Ghostbusters: Frozen Empire Messes Up a Beautiful Queer Storyline

I don’t have much nostalgia for the Ghostbusters franchise, but even going into the latest film with no expectations, I still found it disappointing. For me, Ghostbusters: Frozen Realm — now streaming on Netflix — wasted his time An Interesting plot point: What Phoebe Spengler (Mckenna Grace) had with the ghost girl Melody (Emily Alyn Lind).

Quick catch-up, in case you’re lucky enough not to have seen the latest Ghostbusters movies: Phoebe is the 15-year-old granddaughter of original Ghostbuster Egon Spengler (Harold Ramis). And just like her grandfather, she’s a bit of an outsider. She loves ghosts and science. And she’s so, So queer-coded. That hair! That overall! The fact that she feels isolated from her peers and can only make contact with spirits!
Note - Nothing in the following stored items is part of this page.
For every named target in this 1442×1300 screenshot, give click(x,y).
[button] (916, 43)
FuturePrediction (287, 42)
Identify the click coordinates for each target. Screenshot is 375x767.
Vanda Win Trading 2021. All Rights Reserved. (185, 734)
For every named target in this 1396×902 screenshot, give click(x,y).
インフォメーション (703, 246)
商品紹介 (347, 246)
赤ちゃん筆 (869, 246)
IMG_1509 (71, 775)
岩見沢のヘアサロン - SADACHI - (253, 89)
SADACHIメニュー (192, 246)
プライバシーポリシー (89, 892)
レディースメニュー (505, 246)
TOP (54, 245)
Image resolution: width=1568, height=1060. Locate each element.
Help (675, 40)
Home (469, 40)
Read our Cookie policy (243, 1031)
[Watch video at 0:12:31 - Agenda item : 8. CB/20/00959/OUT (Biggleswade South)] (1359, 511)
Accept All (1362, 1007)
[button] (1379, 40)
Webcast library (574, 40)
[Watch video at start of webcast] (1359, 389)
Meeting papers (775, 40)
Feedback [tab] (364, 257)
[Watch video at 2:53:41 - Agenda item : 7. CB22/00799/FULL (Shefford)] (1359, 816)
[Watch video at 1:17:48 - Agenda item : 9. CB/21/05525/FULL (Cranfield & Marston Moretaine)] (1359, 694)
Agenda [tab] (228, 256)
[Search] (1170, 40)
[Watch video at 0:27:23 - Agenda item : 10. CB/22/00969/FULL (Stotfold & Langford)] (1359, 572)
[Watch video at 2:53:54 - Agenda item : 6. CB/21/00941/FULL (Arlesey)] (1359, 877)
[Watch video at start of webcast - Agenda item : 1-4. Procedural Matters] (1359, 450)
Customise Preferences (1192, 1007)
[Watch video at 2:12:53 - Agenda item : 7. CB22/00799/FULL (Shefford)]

In the new film, she befriends a ghost girl, Melody, who tragically died in a fire in a rental house at an unknown time. They form a deep bond, which is made stronger by the fact that Phoebe is temporarily banned from ghostbusting, thanks to, like, child labor laws or something. She feels particularly isolated from her family and ghostbuster friends, so she really clings to Melody as someone who offers her friendship during this difficult time.

(Editorial note: Big spoiler for Ghostbusters: Frozen Realm.)

Image: Columbia Pictures

The friendship quickly becomes intense, in a way that makes much more sense if you read it as a romantic crush. Phoebe literally decides to put her body in a near-death state so she can enter the ghost plane and to touch Melody. And yet the movie still portrays this as a “just girls being buddies” moment, a completely platonic, desperate need for physical contact with a buddy. Who goes through all that to hold hands with a friend?

Throughout the movie I kept waiting for some sort of confession, or a big kiss in their last scene or something. Of course I was disappointed. (But don’t be surprised!) The two share a tearful but not-at-all-romantic goodbye, and Melody heads off to the Great Beyond, or something. And that’s because she realizes that the whole reason she couldn’t move on was because she was ultimately destined to save Phoebe’s life at the film’s climax, using the matchbox that’s been haunting her her entire unlife. Platonic.

Not every queer romance needs to be told clearly on screen, but come on. Evidently director Gil Kenan even told Lynd to watch Sylvie and the ghost for research. That’s a 1946 movie about a ghost who falls in love with a woman who reminds him of his former lover. At this point, it really feels like the filmmakers, the studio, or some executive went out of their way to make sure the storyline wasn’t explicitly romantic, just in case some hardcore Ghostbusters fans got upset that Egon Spengler’s granddaughter is gay. (Considering the track record of the self-proclaimed fandom of the Ghostbusters(That is indeed a very likely scenario.)

But that leaves Frozen Kingdom in a cowardly, half-realized state, in which Phoebe and Melody are not gay ghost friends, even if that would explain the remarkable intensity of their relationship and add a sense of emotional stakes to some of the big moments. Would a yearning teenage kiss or a tearful farewell confession have saved them? Frozen Kingdom of a downright bad movie? Probably not. But it would at least be a something to emotionally ground it and actually make this struggling franchise do something new and interesting.